In recent years, the government has encouraged foreign investment to upgrade hotels and other services. At the same time, the government has moved to reduce the dependence on tourism by promoting the development of farming, fishing, and small-scale manufacturing.
In 2008, having depleted its foreign exchange reserves, Seychelles defaulted on interest payments due on a $230 million Eurobond, requested assistance from the IMF, and immediately enacted a number of significant structural reforms, including liberalization of the exchange rate, reform of the public sector to include layoffs, and the sale of some state assets. In December 2013, the IMF declared that Seychelles had successfully transitioned to a market-based economy with full employment and a fiscal surplus.

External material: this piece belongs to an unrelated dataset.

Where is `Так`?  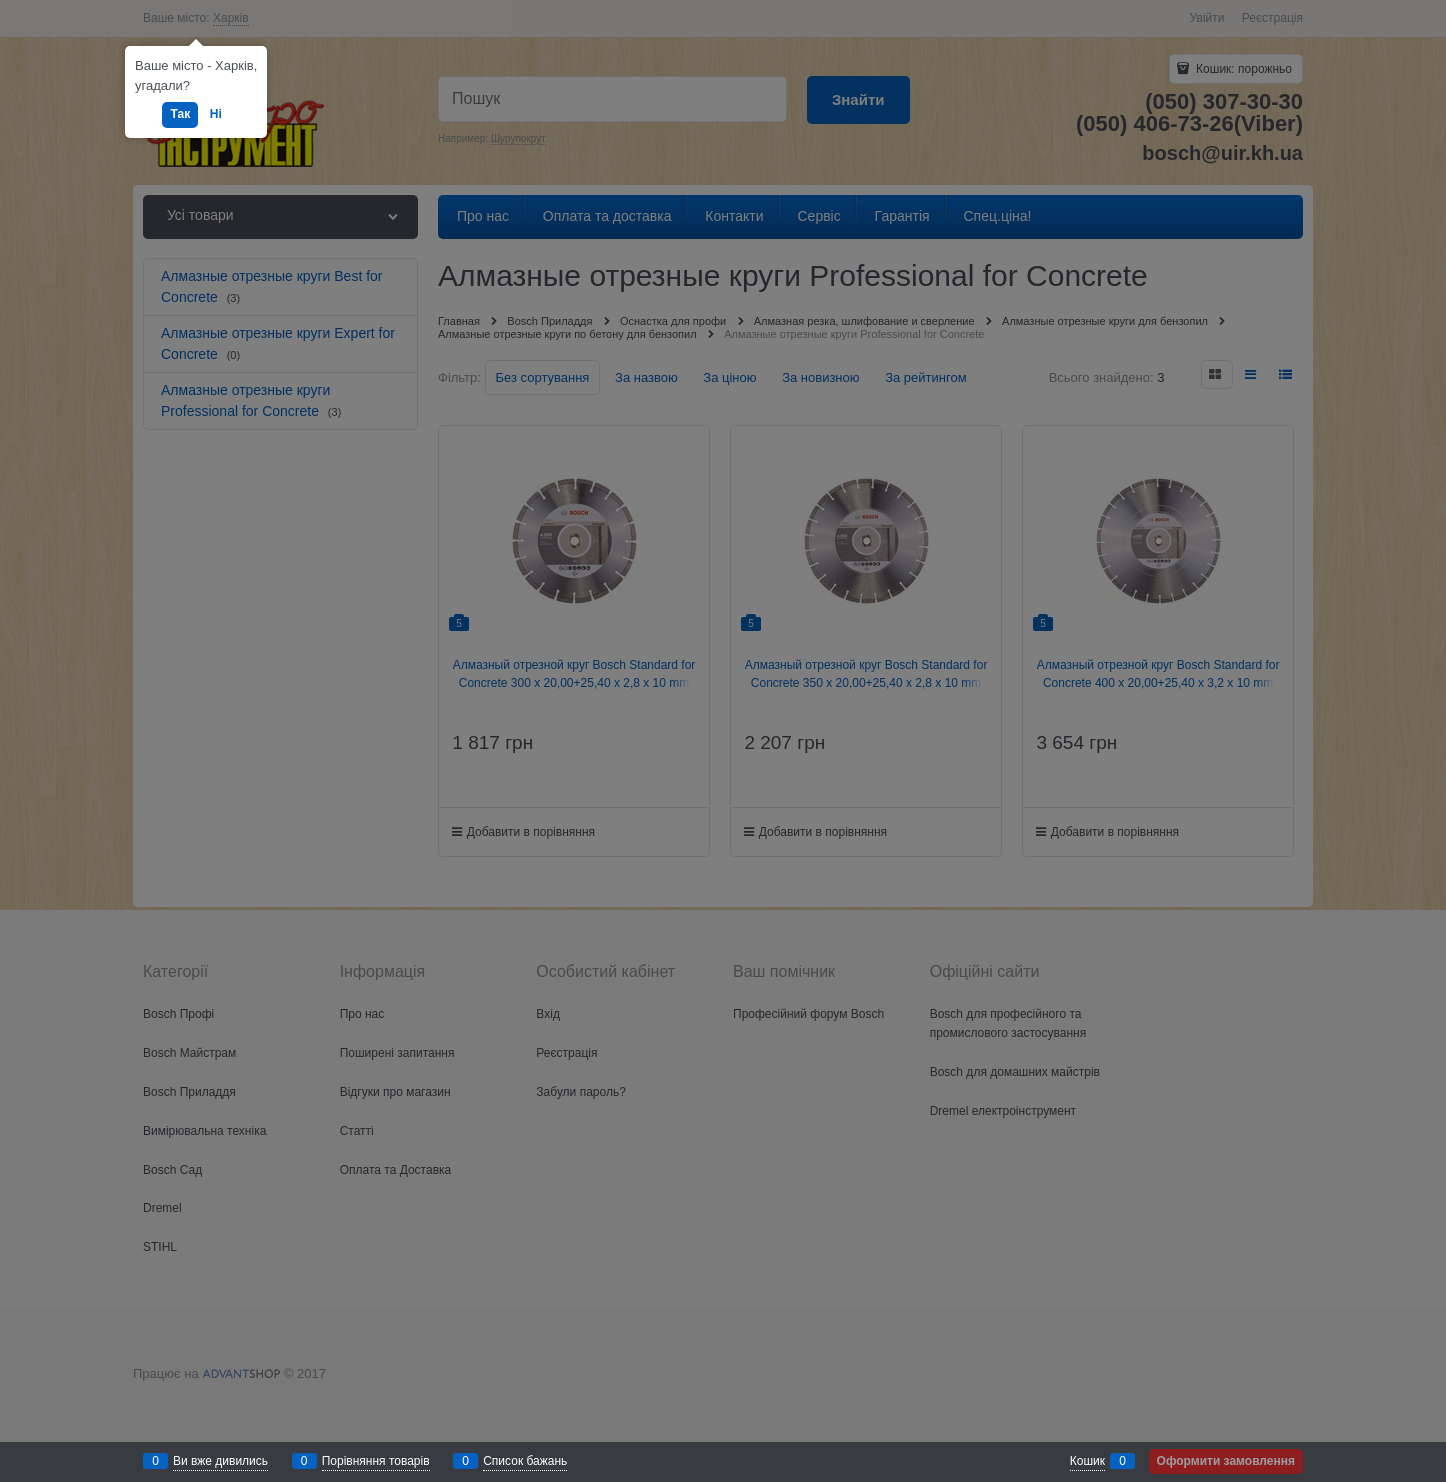
Так is located at coordinates (180, 114).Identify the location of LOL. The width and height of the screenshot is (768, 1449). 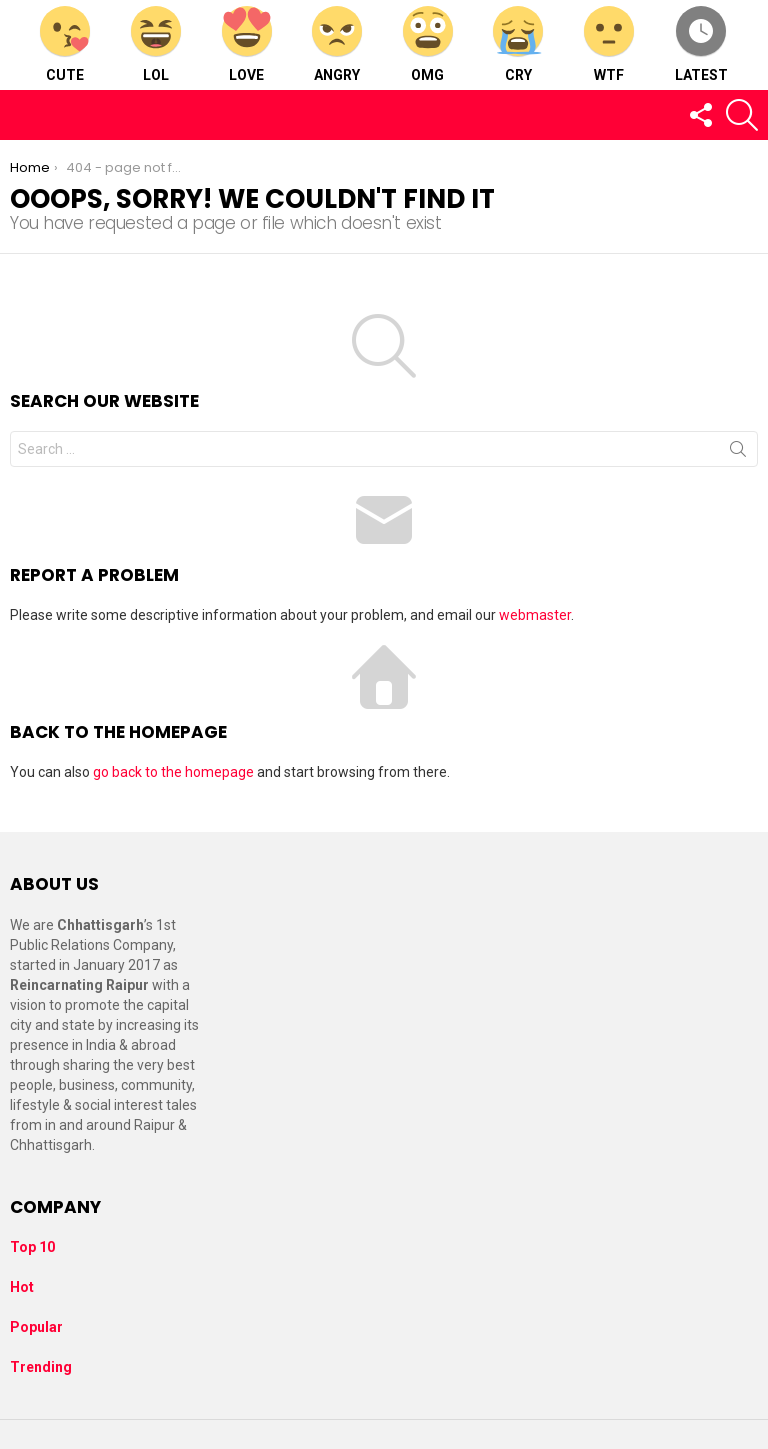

Effective 1 January 2017, Seychelles will no longer be eligible for trade benefits under the US African Growth and Opportunities Act after having gained developed country status. Seychelles grew at 4.9% in 2016 because of a strong tourist sector and low commodity prices; its fiscal surplus reached 3% of GDP. The Seychellois government met the IMF’s performance criteria for 2016 but recognizes a need to make additional progress to combat high poverty levels, estimated at 39% in 2013.
Definition: This entry briefly describes the type of economy, including the degree of market orientation, the level of economic development, the most important natural resources, and the unique areas of specialization. It also characterizes major economic events and policy changes in the most recent 12 months and may include a statement about one or two key future macroeconomic trends.